*WORK TO COMPLETE*
In the data below, count every line that holds the string "General" and reply with the number alone.
--- GIVEN DATA Enclosed Below ---
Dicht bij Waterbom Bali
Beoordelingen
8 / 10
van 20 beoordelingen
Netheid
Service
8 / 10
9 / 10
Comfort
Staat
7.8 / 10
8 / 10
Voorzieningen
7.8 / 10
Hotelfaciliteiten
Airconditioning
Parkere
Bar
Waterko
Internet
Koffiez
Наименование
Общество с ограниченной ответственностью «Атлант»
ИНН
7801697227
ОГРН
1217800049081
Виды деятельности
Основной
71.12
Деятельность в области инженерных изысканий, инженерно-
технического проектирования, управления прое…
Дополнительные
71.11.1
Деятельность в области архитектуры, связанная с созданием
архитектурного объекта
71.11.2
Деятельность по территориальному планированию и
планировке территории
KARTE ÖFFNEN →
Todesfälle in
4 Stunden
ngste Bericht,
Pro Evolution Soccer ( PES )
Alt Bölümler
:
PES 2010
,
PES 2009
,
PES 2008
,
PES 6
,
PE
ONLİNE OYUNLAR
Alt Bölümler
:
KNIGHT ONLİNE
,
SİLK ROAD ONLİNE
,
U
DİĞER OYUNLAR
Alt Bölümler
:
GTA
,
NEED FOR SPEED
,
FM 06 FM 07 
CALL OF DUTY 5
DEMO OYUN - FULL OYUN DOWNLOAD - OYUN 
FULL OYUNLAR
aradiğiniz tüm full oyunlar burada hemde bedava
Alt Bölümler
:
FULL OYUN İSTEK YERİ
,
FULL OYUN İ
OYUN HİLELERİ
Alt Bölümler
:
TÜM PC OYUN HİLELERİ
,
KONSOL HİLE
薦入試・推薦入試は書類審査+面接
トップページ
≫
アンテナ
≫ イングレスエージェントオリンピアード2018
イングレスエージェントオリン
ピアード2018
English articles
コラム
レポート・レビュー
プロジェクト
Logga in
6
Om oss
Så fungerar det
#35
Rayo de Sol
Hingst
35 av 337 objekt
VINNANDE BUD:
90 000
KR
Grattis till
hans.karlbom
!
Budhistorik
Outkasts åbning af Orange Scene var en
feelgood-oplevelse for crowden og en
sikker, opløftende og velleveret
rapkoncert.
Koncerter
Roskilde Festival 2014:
--- End of Enclosed GIVEN DATA ---
--- GIVEN DATA Enclosed Below ---
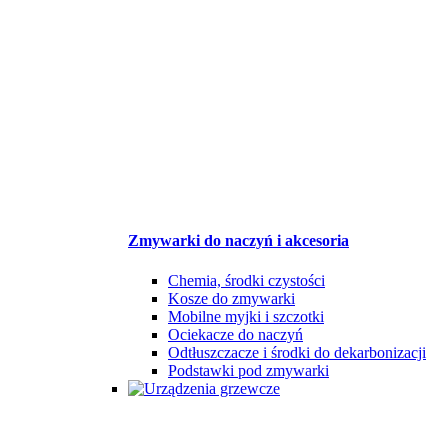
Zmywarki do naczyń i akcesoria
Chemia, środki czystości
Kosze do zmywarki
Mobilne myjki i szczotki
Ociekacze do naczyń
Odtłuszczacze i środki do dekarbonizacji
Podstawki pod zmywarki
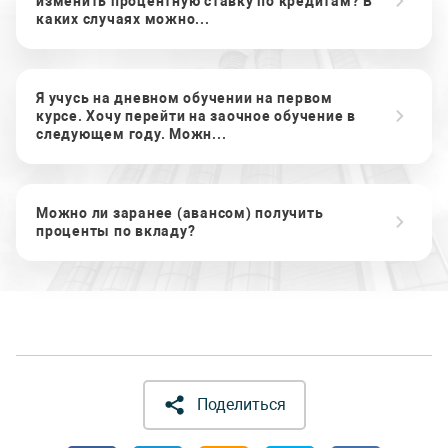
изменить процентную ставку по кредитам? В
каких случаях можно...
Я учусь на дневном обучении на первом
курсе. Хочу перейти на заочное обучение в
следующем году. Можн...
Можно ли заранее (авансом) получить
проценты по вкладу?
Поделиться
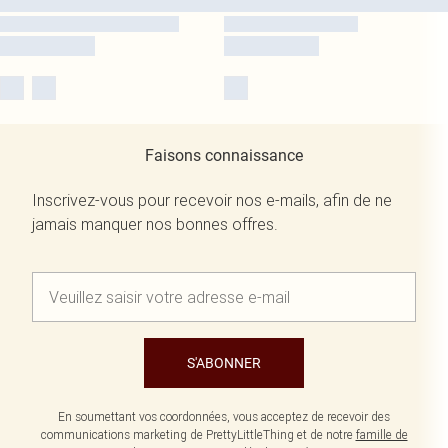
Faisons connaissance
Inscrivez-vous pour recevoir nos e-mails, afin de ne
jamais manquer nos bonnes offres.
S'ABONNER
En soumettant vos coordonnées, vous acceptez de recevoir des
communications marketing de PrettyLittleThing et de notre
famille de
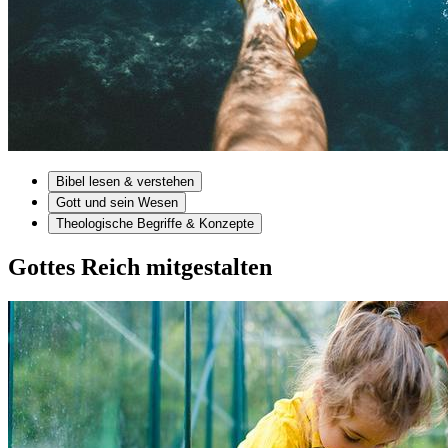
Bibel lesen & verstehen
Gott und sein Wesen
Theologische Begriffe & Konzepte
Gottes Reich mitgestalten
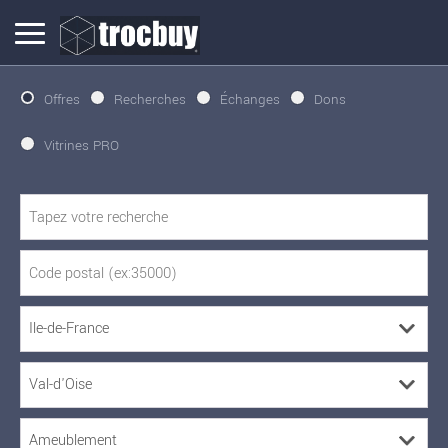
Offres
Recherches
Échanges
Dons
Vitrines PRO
--- End of Enclosed GIVEN DATA ---
--- GIVEN DATA Enclosed Below ---
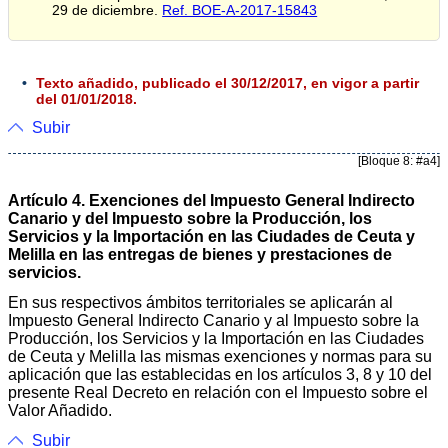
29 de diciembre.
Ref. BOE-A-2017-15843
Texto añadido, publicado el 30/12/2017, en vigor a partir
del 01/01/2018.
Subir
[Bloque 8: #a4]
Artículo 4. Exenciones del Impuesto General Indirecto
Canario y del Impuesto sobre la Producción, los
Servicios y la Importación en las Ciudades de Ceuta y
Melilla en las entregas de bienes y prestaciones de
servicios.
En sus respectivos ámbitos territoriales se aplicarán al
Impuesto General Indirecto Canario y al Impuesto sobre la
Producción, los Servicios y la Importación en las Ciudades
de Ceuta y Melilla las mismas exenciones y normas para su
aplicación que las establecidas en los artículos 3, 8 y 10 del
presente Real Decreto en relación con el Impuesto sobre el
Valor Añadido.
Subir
--- End of Enclosed GIVEN DATA ---
*EXPECTED OUTPUT*
2